- We need to stop treating our husband like he is a child.
This might hit a nerve with some of you, but it happens all too often. I’ve caught myself doing it before. In an effort to bring out the “best” in our husbands, we start mothering them. If we want to bring out the best in our husband, then we need to show him that we RESPECT him…even when he’s not quite worthy of it yet.
I know this seems a bit crazy, but almost every marriage book I have ever read emphasizes the husband’s great need for respect from his wife. Let’s show him that we respect him and see what happens. Just watch how he rises to the occasion. As wives, we have special powers when it comes to this. A husband needs and desires his wife…not another mother.
- We need to SAY what we mean and stop depending on our non-verbal communication.
Most women I know (myself included) struggle with this. We tend to have good intuition, so we expect our husbands to as well. The funny and frustrating thing about it is that 9 times out of 10, they just take us at our word. They aren’t reading into our body language, sighs, or eye rolls. This becomes a HUGE problem when we constantly depend on our non-verbals to do all the “talking”.
Non-verbals should only enhance our words, not take their place. For more on this, be sure to read “The Most Common Mistake Women Make in Marriage”. As married women, we can’t shy away from talking through things…WITH WORDS…even if our husband seems happy to avoid talking. Let’s approach our husbands with love and really share our hearts with them. Intimacy begins with interaction.
- We need to stop placing our children before our husband.
I know this one can be a bit controversial especially when it comes to blended families, but please hear me out. As parents, we are called to love and protect our children with every fiber of our being. The primary way we can do this is by prioritizing our marriage. The greatest gift we can offer our kids isn’t something money can buy; it is a healthy, happy, and loving marriage that they can look to as a good example.
My husband always says that we should have the kind of marriage that makes our kids WANT to get married someday. This doesn’t mean we have to be perfect. It just means that we both choose to love and commit ourselves to fostering a strong marriage. This provides a kind of love and security for our children that will last a lifetime.
If you have a blended family and are navigating this issue, Kristie Carpenter, author of “The Blended Family Mom”, has some great insight and resources.
- We must stop hanging out with friends who devalue or trash talk our husband.
I’ve seen this one mistake lead to divorce right before my eyes. We often become the very company we keep. So, next time you are hanging out with your girlfriends, pay close attention to how they talk about your husband. If it tends to be negative, than I would venture to say that she isn’t a very good friend. In a previous post on the Facebook Marriage Page, I shared this quote,
When we hear our friends cutting down our spouse, we tend to see our spouse in that same negative light. This must stop. Marriage is hard enough without negative friends. For more on this, be sure to check out “4 Things worth Fighting for in Your Marriage”.

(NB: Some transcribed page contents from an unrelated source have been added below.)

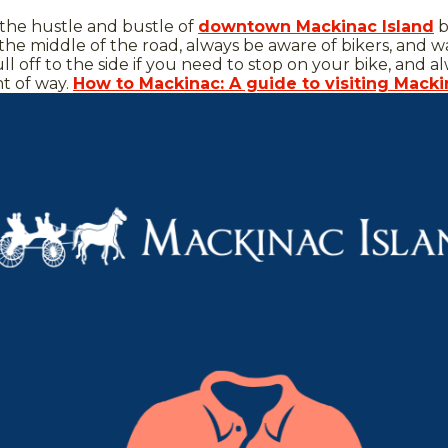
 the hustle and bustle of
downtown Mackinac Island
b
 the middle of the road, always be aware of bikers, and w
ull off to the side if you need to stop on your bike, an
ht of way.
How to Mackinac: A guide to visiting Macki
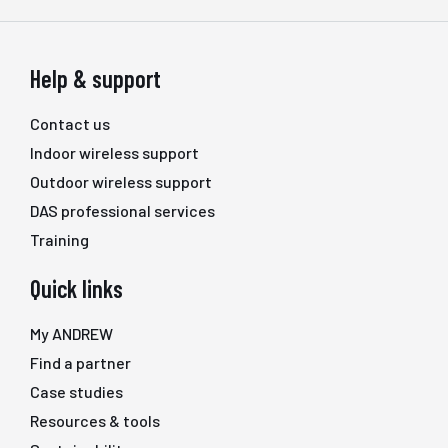
Help & support
Contact us
Indoor wireless support
Outdoor wireless support
DAS professional services
Training
Quick links
My ANDREW
Find a partner
Case studies
Resources & tools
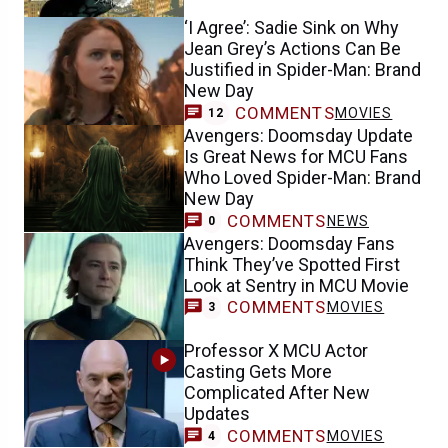
‘I Agree’: Sadie Sink on Why
Jean Grey’s Actions Can Be
Justified in Spider-Man: Brand
New Day
COMMENTS
MOVIES
12
Avengers: Doomsday Update
Is Great News for MCU Fans
Who Loved Spider-Man: Brand
New Day
COMMENTS
NEWS
0
Avengers: Doomsday Fans
Think They’ve Spotted First
Look at Sentry in MCU Movie
COMMENTS
MOVIES
3
Professor X MCU Actor
Casting Gets More
Complicated After New
Updates
COMMENTS
MOVIES
4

If we want to build and maintain stronger marriages, then we have to foster friendships that respect our marriages and the institution of marriage as a whole.
- We need to stop flirting with other men.

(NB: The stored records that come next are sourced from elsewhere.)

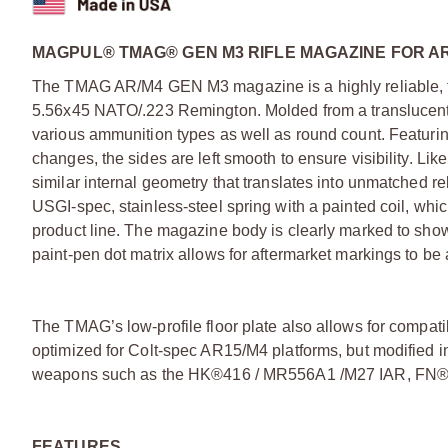
MAGPUL® TMAG® GEN M3 RIFLE MAGAZINE FOR AR
The TMAG AR/M4 GEN M3 magazine is a highly reliable,
5.56x45 NATO/.223 Remington. Molded from a translucent ma
various ammunition types as well as round count. Featurin
changes, the sides are left smooth to ensure visibility. L
similar internal geometry that translates into unmatched reli
USGI-spec, stainless-steel spring with a painted coil, w
product line. The magazine body is clearly marked to sho
paint-pen dot matrix allows for aftermarket markings to be
The TMAG’s low-profile floor plate also allows for compatib
optimized for Colt-spec AR15/M4 platforms, but modified in
weapons such as the HK®416 / MR556A1 /M27 IAR, FN®
FEATURES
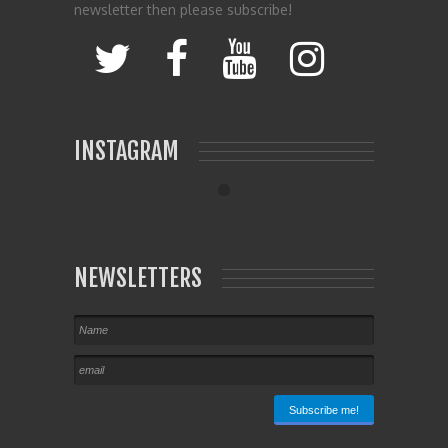
newsletter then please subscribe!
INSTAGRAM
NEWSLETTERS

This one probably seems like a no-brainer to most of you, and yet it is a BIG problem in many marriages. It may start innocently…you share laughs with a co-worker. Then, you go to lunch…just the two of you. Before you know it, the emails start coming. Then, texts and phone calls. And, then, that man is all you can think about. You start hiding any communication with this person from your husband. Before you know it, you find yourself in a sexual affair.
Friend, we must open our eyes to the truth. No flirting outside of our marriage is good. There is NO such thing as “innocent flirting”. It is the gateway drug to affairs, and it can ruin marriages.
As wives, we will certainly have conversations with other men at the office, church, or out-and-about, but we don’t have to flirt with these other men. We should do our best to never be alone with another man that isn’t our husband or blood relative. Nothing good can come from it.
Whenever we are talking to other men, we need to ask ourselves, “Would I feel comfortable with my husband having this same conversation (that I am having) with another woman?”. If the answer is “No” then we are out of bounds, and we need to end the conversation immediately. This may sound overzealous, but it just might save your marriage.
When we mess with fire, we will get burned. I don’t want any of us to live with a lackluster marriage or feel the pain of an affair. Let’s do all that we can to protect and strengthen our marriages.